Implications for the future
Chau's long-term priority is scalability, he said — making the team's research and techniques transparent by delivering open-source software. He acknowledged the risk involved in publicizing information that bad actors could use to their advantage, but argued it's even more important for people in charge of the technology to be informed. And AI systems are often a black box anyway.
"The reality is that sometimes these AI and machine learning techniques do not work — and more dangerously, sometimes it works this second, and the next second a completely different [outcome is] produced," Chau said. "It's important to know, when it works well, why does it work so well and, more importantly, when someone is really deliberately attacking it, intentionally, what is it really exploiting?"
In order for the team to counter threats, it's vital for them to proactively discover vulnerabilities that bad actors aren't yet aware of.

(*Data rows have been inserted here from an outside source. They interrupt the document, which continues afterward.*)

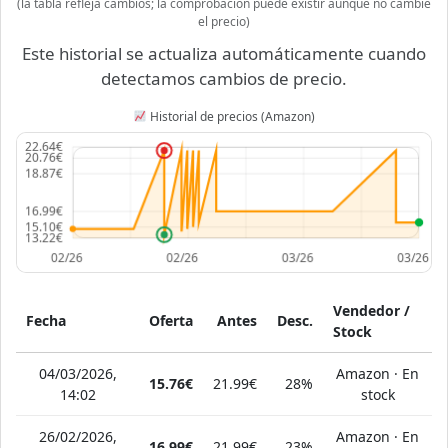
(la tabla refleja cambios; la comprobación puede existir aunque no cambie
el precio)
Este historial se actualiza automáticamente cuando
detectamos cambios de precio.
Historial de precios (Amazon)
Vendedor /
Fecha
Oferta
Antes
Desc.
Stock
04/03/2026,
Amazon · En
15.76€
21.99€
28%
14:02
stock
26/02/2026,
Amazon · En
16.99€
21.99€
23%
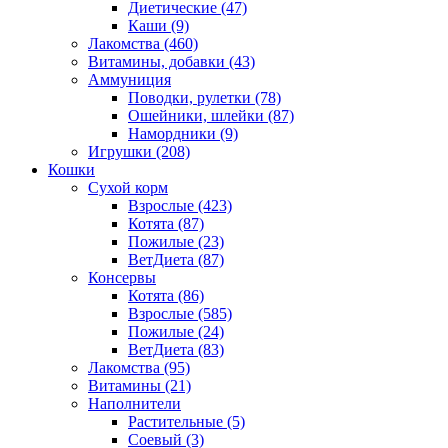
Диетические
(47)
Каши
(9)
Лакомства
(460)
Витамины, добавки
(43)
Аммуниция
Поводки, рулетки
(78)
Ошейники, шлейки
(87)
Намордники
(9)
Игрушки
(208)
Кошки
Сухой корм
Взрослые
(423)
Котята
(87)
Пожилые
(23)
ВетДиета
(87)
Консервы
Котята
(86)
Взрослые
(585)
Пожилые
(24)
ВетДиета
(83)
Лакомства
(95)
Витамины
(21)
Наполнители
Растительные
(5)
Соевый
(3)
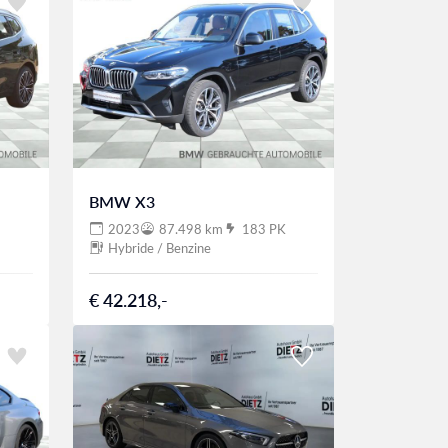
BMW X3
2023
87.498 km
183 PK
Hybride / Benzine
€ 42.218,-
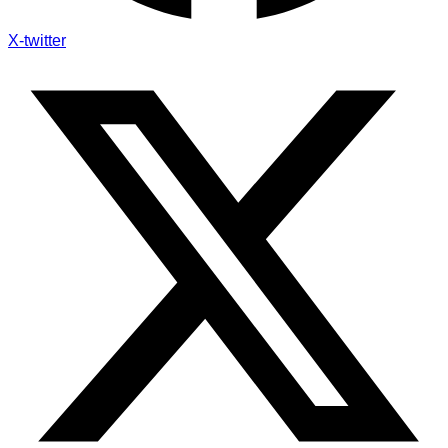
X-twitter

If they don't, bad actors could end up with the tools to disassemble any new techniques they use.
"Because we're not convinced that we'll necessarily find the perfect defense, we're trying to advance the theory [and] figure out, 'What are the limits?'" Draper said. "We're going to try to defend them as best we can, make them as invulnerable as possible, but we also want to have enough of a theoretical background to develop the theory in such a way that we can tell people, when they're deploying an AI system, the extent to which it may be vulnerable or not."
And for the critical systems of tomorrow, that could make all the difference. "If you're doing a system whose job it is to recommend movies, maybe you're not that terrified of an attack — how much damage could an adversary do?" Draper said. "But if you're doing a self-driving car, then someone's life is on the line."